Vincenzo Paglia-001«La famille et le mariage ne sont pas des thèmes qui appartiennent à l’Église, mais font partie du patrimoine de l’humanité», explique Mgr Vincenzo Paglia, président du Conseil pontifical pour la famille à Rome, dans un entretien à Famille chrétienne. Il salue donc le «courage» des évêques français qui ont ouvert «un débat public» (qui a dit qu’il n’y avait pas de débat?).

Selon lui, «il faut donner du sens aux mots. Il suffit de revenir à Cicéron, à Aristote, et bien sûr à l’Évangile. Il est clair que l’affection hors mariage n’a rien à voir avec le mariage lui-même. Certains réclament une réglementation sur les questions de patrimoine: qu’on la trouve! Certains réclament des droits individuels supplémentaires: qu’on les donne! Mais la famille est composée d’un homme, d’une femme et de leurs enfants.» Une vision traditionnelle de la famille, très loin des réalités puisqu’elle exclut, outre les familles homoparentales, les familles monoparentales, les parents divorcés…

«La fonction de la famille n’est pas la reconnaissance d’un amour privé, poursuit Vincenzo Paglia. Nous avons donc la responsabilité, pour le monde d’aujourd’hui, et surtout celui à venir, de ne pas polluer le langage, car c’est la société que l’on pollue.»

«CHOC DE CIVILISATION»
«Nous sommes donc véritablement face à un choc de civilisation. Pas un choc entre les religions ou entre les cultures, mais entre la dictature du “moi” et l’indispensable “nous” au sein duquel chacun peut trouver une espérance, un refuge, une protection, une éducation, et même… du rêve!», conclut celui que sa foi oblige à être célibataire.

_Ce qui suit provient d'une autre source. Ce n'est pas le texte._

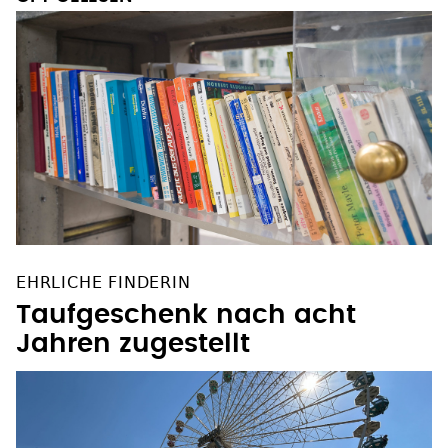
EHRLICHE FINDERIN
Taufgeschenk nach acht
Jahren zugestellt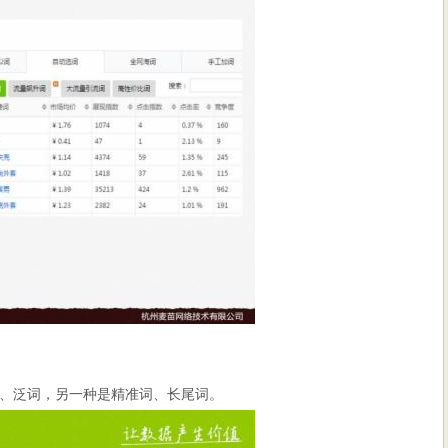
、泛词，另一种是精准词、长尾词。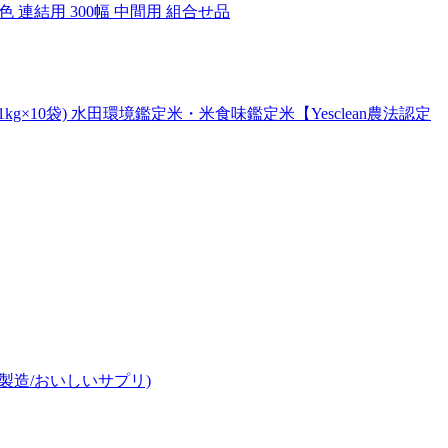
昼光色 連結用 300幅 中間用 組合せ品
×10袋) 水田環境鑑定米・米食味鑑定米【Yesclean農法認定
内製造/おいしいサプリ)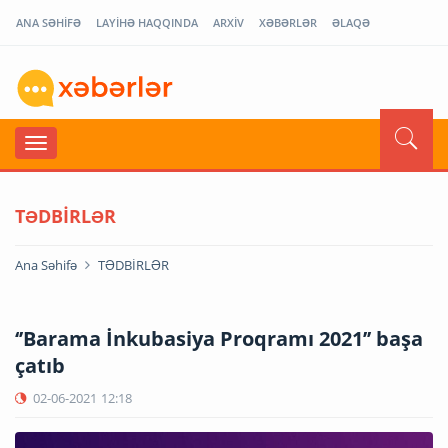
ANA SƏHİFƏ
LAYİHƏ HAQQINDA
ARXİV
XƏBƏRLƏR
ƏLAQƏ
TƏDBİRLƏR
Ana Səhifə
TƏDBİRLƏR
‘’Barama İnkubasiya Proqramı 2021’’ başa
çatıb
02-06-2021
12:18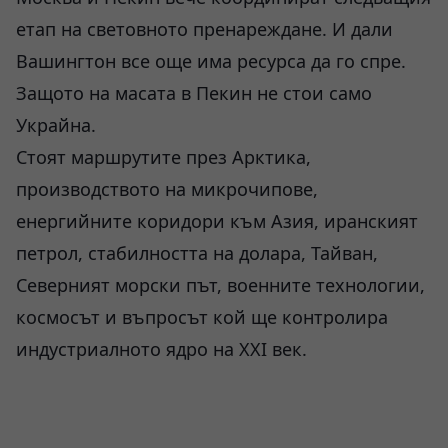
етап на световното пренареждане. И дали
Вашингтон все още има ресурса да го спре.
Защото на масата в Пекин не стои само
Украйна.
Стоят маршрутите през Арктика,
производството на микрочипове,
енергийните коридори към Азия, иранският
петрол, стабилността на долара, Тайван,
Северният морски път, военните технологии,
космосът и въпросът кой ще контролира
индустриалното ядро на XXI век.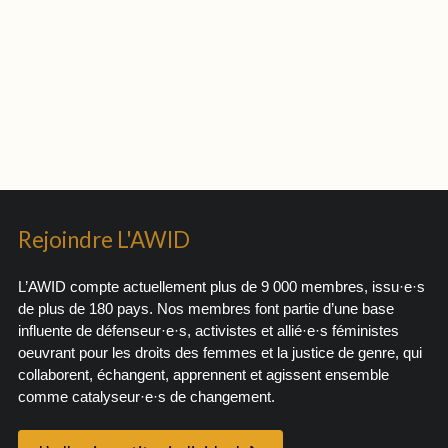
Rejoindre L'AWID
L’AWID compte actuellement plus de 9 000 membres, issu·e·s
de plus de 180 pays. Nos membres font partie d’une base
influente de défenseur·e·s, activistes et allié·e·s féministes
oeuvrant pour les droits des femmes et la justice de genre, qui
collaborent, échangent, apprennent et agissent ensemble
comme catalyseur·e·s de changement.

Par ailleurs, dans une interview au Servizio Informazione Religiosa (SIR), Mgr Hyppolite Simon, vice-président de la Conférence épiscopale française et évêque de Clermont-Ferrand, explique pourquoi de nombreux évêques ne participeront pas à la manifestation anti-égalité du 13 janvier:

«Si l’on donne à cette manifestation un caractère confessionnel, on risque de l’affaiblir: nous donnerons des arguments à ceux qui veulent l’enfermer dans un particularisme religieux, pour ensuite la disqualifier.»

JEUNES ET CATHOS POUR L’ÉGALITÉ
Tous les catholiques ne se retrouvent pas dans la ligne de leur Église, comme en témoigne une nouvelle pétition. «Alors que de nombreux évêques appellent à manifester ce dimanche, de toute la France, de jeunes catholiques réagissent: “Ce n’est pas notre Église!”, estiment les signataires. Pour nous jeunes et moins jeunes aujourd’hui, les mouvements d’Action Catholique ont été des lieux de construction personnelle et collective sans pareil. (…) Respect de l’Autre, engagement au service du bien commun, attention préférentielle aux plus pauvres, aux exclus et stigmatisés, espérance en un monde plus juste… autant de valeurs qui ont jalonné notre parcours de jeunes adolescents et structuré notre vie d’adultes. (…) comment ne pas s’indigner quand une partie de l’Église, que nous trouvons parfois bien silencieuse, s’engage si violemment dans le débat contre le projet de mariage pour tous? Comment ne pas réagir quand un cardinal estime que le projet de loi du gouvernement ouvrirait la voie à la “polygamie” et à l’“inceste” et que de nombreux prêtres et évêques utilisent leurs chaires comme tribunes pour appeler à manifester ce dimanche? La vocation du mariage civil est de donner des droits et des devoirs égaux aux membres du couple, facteurs de respect pour les Hommes, et de stabilité pour la société. Au nom de quoi les couples homosexuels devraient-ils en être exclus?»

«Notre Église est celle qui affirme l’Amour de son Prochain, qu’il soit homo ou hétéro, insiste le texte. Notre Église est celle qui vise l’émancipation de chacun et la transformation sociale. Notre Église est celle qui permet aux peuples de lutter contre toute forme d’oppression. Alors, en reprenant les premiers mots de Jean Paul II lors de son intronisation en octobre 1978, nous disons aux chrétiens qui se sentent menacés par le mariage pour tous: “N’ayez pas peur!”».

60% DES FRANÇAISE-ES FAVORABLES AU MARIAGE POUR TOUS LES COUPLES
Enfin, selon un sondage Pèlerin/ Ifop, 60% des Française-es sont favorables à l’ouverture du mariage aux couples gays et lesbiens. Ils ne sont en revanche que 46% en faveur de l’adoption et 47% de la PMA. Chez les catholiques pratiquant-e-s, les chiffres sont de 41% pour le mariage, 30% pour l’adoption et 31% pour la PMA.